In 2009, I made an inquiry to Alice Methfessel and Jonathan Galassi** about the possibility of publishing Bishop’s letters to Grace. I was told that her correspondence with Lowell (published as Words In Air, 2008) and the pending publication of The New Yorker correspondence (2010) had “great literary interest.” I was also told that while other literary correspondences would, hopefully, be published in the future (e.g., with Moore — we are still waiting on this volume),*** Alice felt that publishing “more of Bishop’s letters doesn’t make sense” and a book of her letters to her aunt was “not a good idea.” — and not even if I could find a Canadian publisher. Why this would be so was not explained, and I did not pursue it.

It is understandable that in the academy Bishop’s letters to her literary friends and colleagues are considered the most important, the ones that carry the greatest interest for scholars and critics who explore the literary realm. These letters would also be considered the most marketable for publishers. But Bishop wrote to more people than just other writers. Her letters to Grace are, in a word, fascinating and multi-faceted. For example, I used them to write a talk I gave to the History of Medicine Society in Halifax in the late 1990s, a talk about Bishop’s views on all things medical (a realm about which Bishop and Grace shared a keen interest, for all sorts of reasons).

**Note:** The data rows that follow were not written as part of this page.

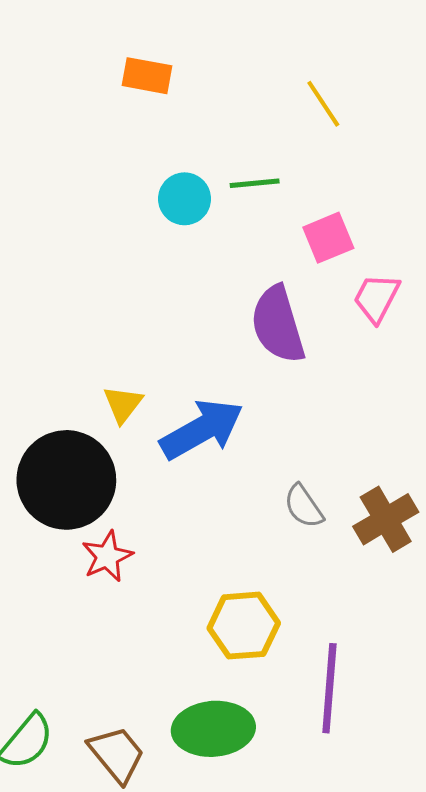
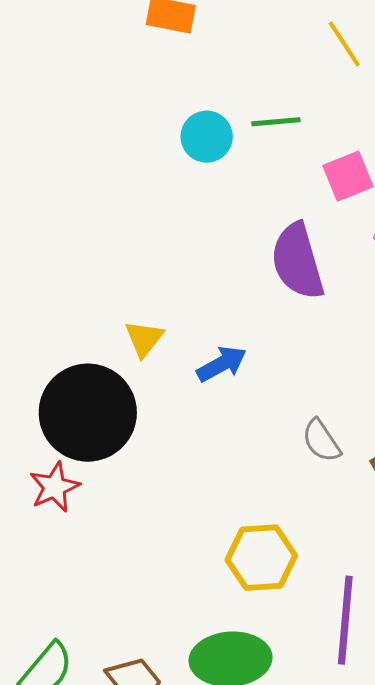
blue arrow: (202, 429) -> (222, 364), size x0.6
red star: (107, 556) -> (55, 487), moved

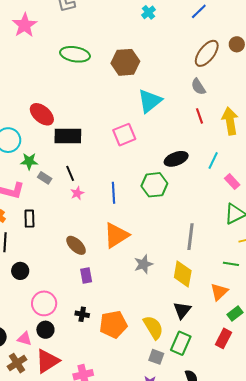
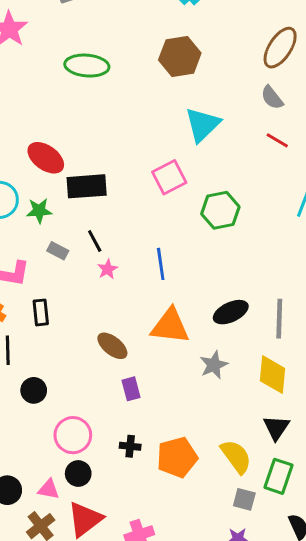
brown hexagon: (125, 62) -> (180, 57), moved
red line: (199, 116) -> (277, 140), turned -35
black ellipse: (176, 159) -> (231, 312), moved
green star: (29, 161) -> (39, 211), moved
green hexagon: (154, 185) -> (220, 210), moved
orange triangle: (116, 235) -> (170, 326), turned 44

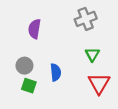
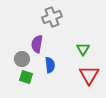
gray cross: (86, 19) -> (52, 17), moved
purple semicircle: (34, 29) -> (37, 44), moved

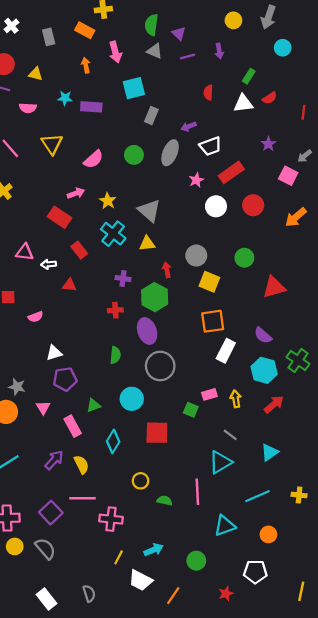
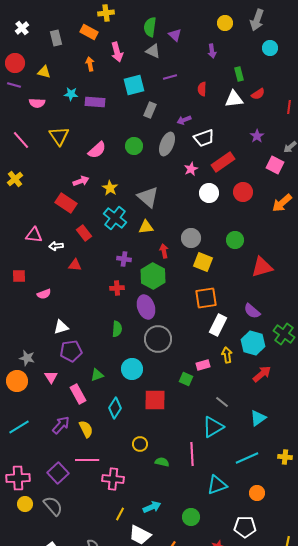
purple line: (188, 56) -> (170, 77), moved
green rectangle: (249, 76) -> (239, 74), turned -48
yellow arrow: (236, 399) -> (227, 355), moved

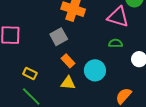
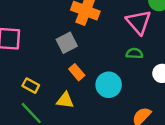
pink triangle: (118, 17) -> (139, 22), turned 30
yellow triangle: (68, 83) -> (65, 100), moved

My intention is to write a series of posts exploring aspects of and elements in Bishop’s letters to Grace. Since the letters are still under copyright, I am not able to quote them at length. However, I will dip into them, in a limited way, and quote snippets that relate to the given aspect or element I will explore. I will post these essays as I write them, so I cannot say how frequent they will appear, but I hope to do a couple each month for the next little while. I will list them in the “Nova Scotia Connections” section, for easier access.

Before I get to Bishop’s own letters, the next post will be my transcription of the letter Grace wrote to Maude mentioned above. I think Bishop would insist that Grace’s voice be heard in some way, and this charming example of Grace’s epistolary art serves that purpose nicely. So, stay tuned.


* Around 25 letters and postcards from Phyllis Sutherland were also bought by Vassar. Bishop also exchanged letters with her aunts Maude, Mary and Mabel. As far as I know none of these letters survive, except a postcard Bishop wrote to Maude in 1928, perhaps the earliest piece of correspondence of Bishop’s that survives. It is housed at Acadia University Archives.

** Alice Methfessel was Bishop’s last partner, her heir and literary executor (with Frank Bidart). She has since died, making Bidart the sole executor of Bishop’s estate. Jonathan Galassi is the head of Farrar, Straus, Giroux, Bishop’s publisher.

*** One Art: Elizabeth Bishop Letters, edited by Robert Giroux (1994), began the program of publishing Bishop’s letters. Some of her correspondence with Kit and Ilse Barker and May Swenson have also been published in various literary journals.